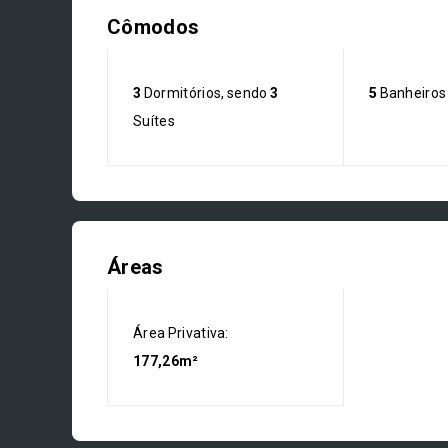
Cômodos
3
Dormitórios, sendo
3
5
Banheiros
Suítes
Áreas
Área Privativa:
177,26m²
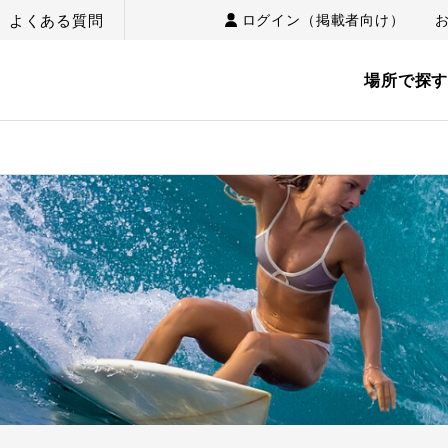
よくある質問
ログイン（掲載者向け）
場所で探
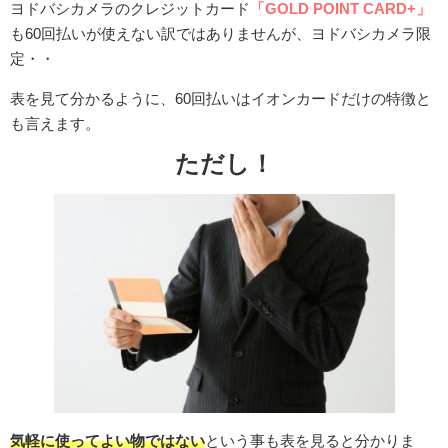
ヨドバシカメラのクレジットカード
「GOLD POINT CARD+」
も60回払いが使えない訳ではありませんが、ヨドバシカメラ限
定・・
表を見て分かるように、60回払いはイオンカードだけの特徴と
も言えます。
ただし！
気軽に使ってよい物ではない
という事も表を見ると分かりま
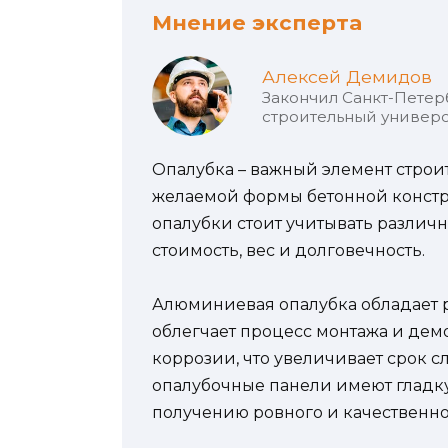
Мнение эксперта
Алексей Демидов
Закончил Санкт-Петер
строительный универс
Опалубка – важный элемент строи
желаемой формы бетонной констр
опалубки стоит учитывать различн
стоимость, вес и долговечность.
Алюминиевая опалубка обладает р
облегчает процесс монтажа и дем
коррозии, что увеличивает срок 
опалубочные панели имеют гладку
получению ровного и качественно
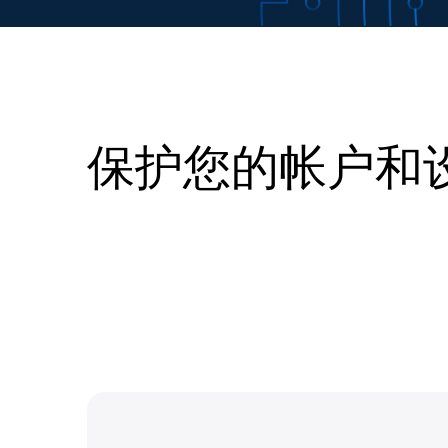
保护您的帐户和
================================
**Description of the task**
Write out again, exactly, each line from the one with "ログイン（掲載者向け）" to the end of the entries. No pictures go in.

**Response for this exercise**
ログイン（掲載者向け）
場所で探
ヨドバシカメラのクレジットカード
「GOLD POINT CARD+」
も60回払いが使えない訳ではありませんが、ヨドバシカメラ限
定・・
表を見て分かるように、60回払いはイオンカードだけの特徴と
も言えます。
ただし！
気軽に使ってよい物ではない
という事も表を見ると分かりま
Мнение эксперта
Алексей Демидов
Закончил Санкт-Петер
строительный универс
Опалубка – важный элемент строи
желаемой формы бетонной констр
опалубки стоит учитывать различн
стоимость, вес и долговечность.
Алюминиевая опалубка обладает р
облегчает процесс монтажа и дем
коррозии, что увеличивает срок 
опалубочные панели имеют гладку
получению ровного и качественно
保护您的帐户和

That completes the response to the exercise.